Default Resource File Format

There are four sections to the default file format:

Section 1 - Resource Manager header.
Section 2 - RuntimeResourceReader header.
Section 3 - RuntimeResourceReader Name section.
Section 4 - RuntimeResourceReader Data section.

Field	Type of data
Section 1: Resource Manager header
Magic Number (0xBEEFCACE)	Int32
Resource Manager header version	Int32
Number of bytes to skip from here to get past this header	Int32
Class name of IResourceReader to parse this file	String
Class name of ResourceSet to parse this file	String
Section 2: RuntimeResourceReader header
RuntimeResourceReader version number	Int32
Number of resources in the file	Int32
Number of types in the type table	Int32
Padding bytes for 8-byte alignment (use PAD)	Bytes (0-7)
Name of each type	Set of Strings
Hash values for each resource name	Int32 array, sorted
Virtual offset of each resource name	Int32 array, coupled with hash values
Section 3: RuntimeResourceReader Name Section
Name and virtual offset of each resource	Set of [UTF-16 String, Int32] pairs
Section 4: RuntimeResourceReader Data Section
Type and Value of each resource	Set of [Int32, BLOB of bytes] pairs

The first section is the Resource Manager header, which consists of a magic number that identifies this as a Resource file, and a ResourceSet class name.

The second section in the system default file format is the RuntimeResourceSet specific header.

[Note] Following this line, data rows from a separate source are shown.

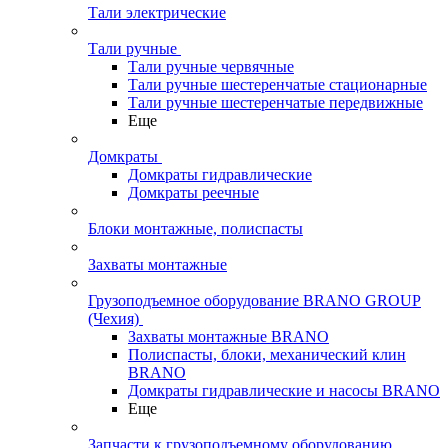
Тали электрические
Тали ручные
Тали ручные червячные
Тали ручные шестеренчатые стационарные
Тали ручные шестеренчатые передвижные
Еще
Домкраты
Домкраты гидравлические
Домкраты реечные
Блоки монтажные, полиспасты
Захваты монтажные
Грузоподъемное оборудование BRANO GROUP
(Чехия)
Захваты монтажные BRANO
Полиспасты, блоки, механический клин
BRANO
Домкраты гидравлические и насосы BRANO
Еще
Запчасти к грузоподъемному оборудованию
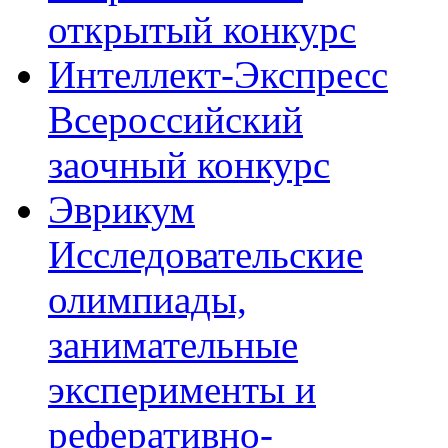
открытый конкурс
Интеллект-Экспресс
Всероссийский
заочный конкурс
Эврикум
Исследовательские
олимпиады,
занимательные
эксперименты и
реферативно-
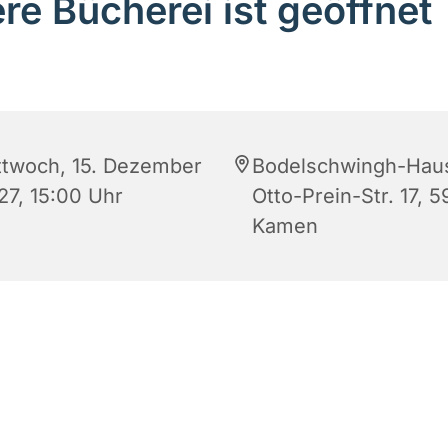
re Bücherei ist geöffnet
ttwoch, 15. Dezember
Bodelschwingh-Hau
27, 15:00 Uhr
Otto-Prein-Str. 17, 5
Kamen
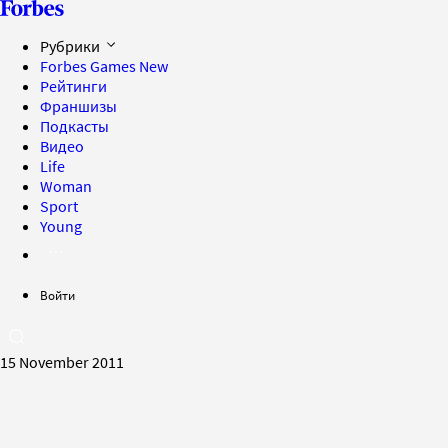
Рубрики
Forbes Games
New
Рейтинги
Франшизы
Подкасты
Видео
Life
Woman
Sport
Young
Войти
15 November 2011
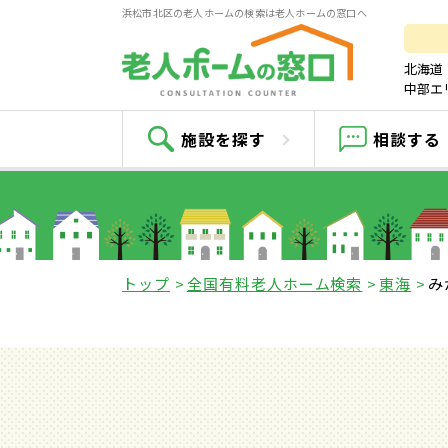
浜松市北区の老人ホームの検索は老人ホームの窓口へ
北海道
中部エ
施設を探す
相談する
トップ
全国有料老人ホーム検索
東海
み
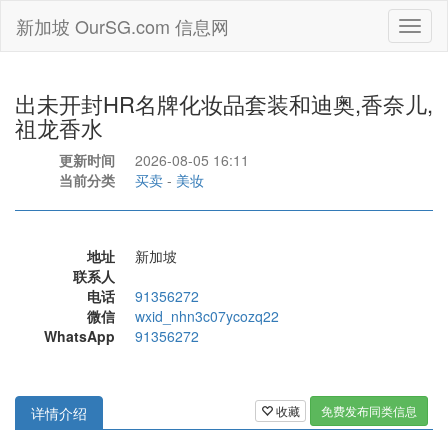
新加坡 OurSG.com 信息网
Toggl
naviga
出未开封HR名牌化妆品套装和迪奥,香奈儿,
祖龙香水
更新时间
2026-08-05 16:11
当前分类
买卖
-
美妆
地址
新加坡
联系人
电话
91356272
微信
wxid_nhn3c07ycozq22
WhatsApp
91356272
收藏
免费发布同类信息
详情介绍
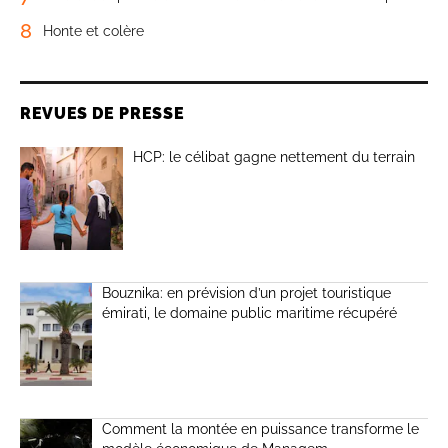
8
Honte et colère
REVUES DE PRESSE
HCP: le célibat gagne nettement du terrain
Bouznika: en prévision d’un projet touristique
émirati, le domaine public maritime récupéré
Comment la montée en puissance transforme le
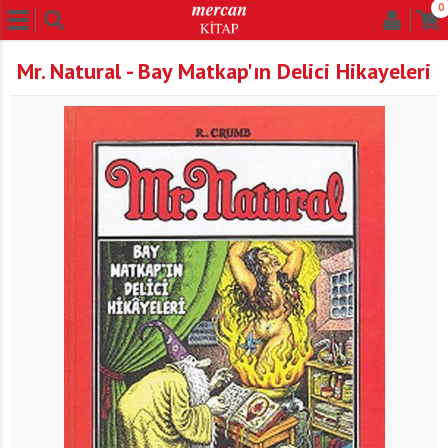
0
Mr. Natural - Bay Matkap'ın Delici Hikayeleri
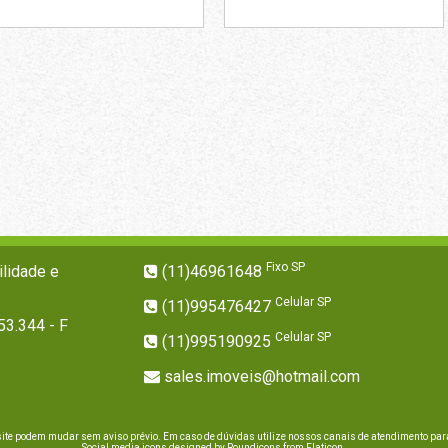
Fixo SP
lidade e
(11)46961648
Celular SP
(11)995476427
53.344 - F
Celular SP
(11)995190925
sales.imoveis@hotmail.com
site podem mudar sem aviso prévio. Em caso de dúvidas utilize nossos canais de atendimento para
Social media icons designed by Roundicons from Flaticon.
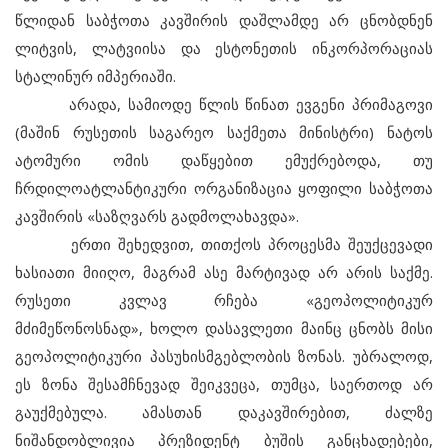
წლიდან საბჭოთა კავშირის დაშლამდე არ ცნობდნენ
ლიტვის, ლატვიისა და ესტონეთის ინკორპორაციას
სტალინურ იმპერიაში.
არადა, სამიოდე წლის წინათ ევგენი პრიმაგოვი
(მაშინ რუსეთის საგარეო საქმეთა მინისტრი) ნატოს
ატომური ომის დაწყებით ემუქრებოდა, თუ
ჩრდილოატლანტიკური ორგანიზაცია ყოფილი საბჭოთა
კავშირის «საზღვარს გადმოლახავდა».
ერთი შეხედვით, თითქოს პროცესმა შეუქცევადი
ხასიათი მიიღო, მაგრამ ასე მარტივად არ არის საქმე.
რუსეთი კვლავ რჩება «გეოპოლიტიკურ
მძიმეწონოსნად», ხოლო დასავლეთი მაინც ცნობს მისი
გეოპოლიტიკური პასუხისმგებლობის ზონას. უბრალოდ,
ეს ზონა შესამჩნევად შეიკვეცა, თუმცა, საერთოდ არ
გაუქმებულა. ამასთან დაკავშირებით, ძალზე
ნიშანდობლივია პრეზიდენტ ბუშის განცხადებები,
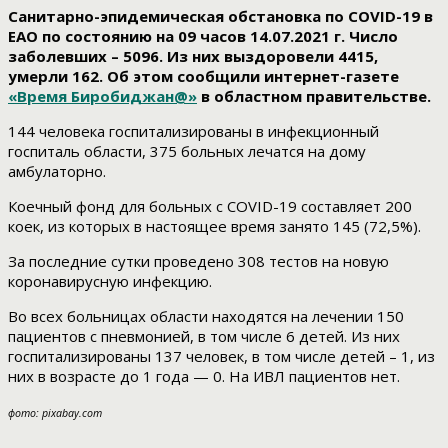
Санитарно-эпидемическая обстановка по COVID-19 в
ЕАО по состоянию на 09 часов 14.07.2021 г. Число
заболевших – 5096. Из них выздоровели 4415,
умерли 162. Об этом сообщили интернет-газете
«Время Биробиджан@»
в областном правительстве.
144 человека госпитализированы в инфекционный
госпиталь области, 375 больных лечатся на дому
амбулаторно.
Коечный фонд для больных с COVID-19 составляет 200
коек, из которых в настоящее время занято 145 (72,5%).
За последние сутки проведено 308 тестов на новую
коронавирусную инфекцию.
Во всех больницах области находятся на лечении 150
пациентов с пневмонией, в том числе 6 детей. Из них
госпитализированы 137 человек, в том числе детей – 1, из
них в возрасте до 1 года — 0. На ИВЛ пациентов нет.
фото: pixabay.com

This contains a version number for the .resources file, the number of resources in this file, and the number of different types contained in the file, followed by a list of fully qualified type names. This is followed by an array of hash values for each resource name, then an array of virtual offsets into the name section of the file. The hashes allow you to do a binary search on an array of integers to find a resource name very quickly without doing many string compares (until you have found the target type). If a hash matches, the index into the array of hash values is used as the index into the name position array to find the name of the resource. The hash function used to compute these values is as follows:

    uint hash = 5381;
    for(int i=0; i < key.Length; i++)
        hash = ((hash << 5) + hash) ^ key[i];
    return (int) hash;

You must use exactly this hash function for reading and writing .resources files, because the values are saved to files on the disk. Do not use the String.GetHashCode method because its implementation might change in the future as developers find better and faster hash functions. The type table allows you to read multiple different classes from the same file, including user-defined types, in a more efficient way than using serialization, at least when your .resources file contains a reasonable proportion of base data types such as strings or integers. All non-intrinsic types are saved using serialization.

The third section of the file is the name section. It contains a series of resource names, written out as byte-length prefixed little-endian Unicode strings (UTF-16). After each name is a four-byte virtual offset into the data section of the file, pointing to the relevant string or serialized BLOB for this resource name.

The fourth section in the file is the data section, which consists of a type and a BLOB of bytes for each item in the file. The type is an integer index into the type table. The data is specific to that type, but can be a number written in binary format, a String, or a serialized Object.

This implementation, when used with the default ResourceReader class, loads only the strings that you look up. The implementation can do string comparisons without having to create a new String instance due to some memory-mapped file optimizations in the ResourceReader and FastResourceComparer classes. Therefore the memory that is touched when loading resources is kept to a minimum.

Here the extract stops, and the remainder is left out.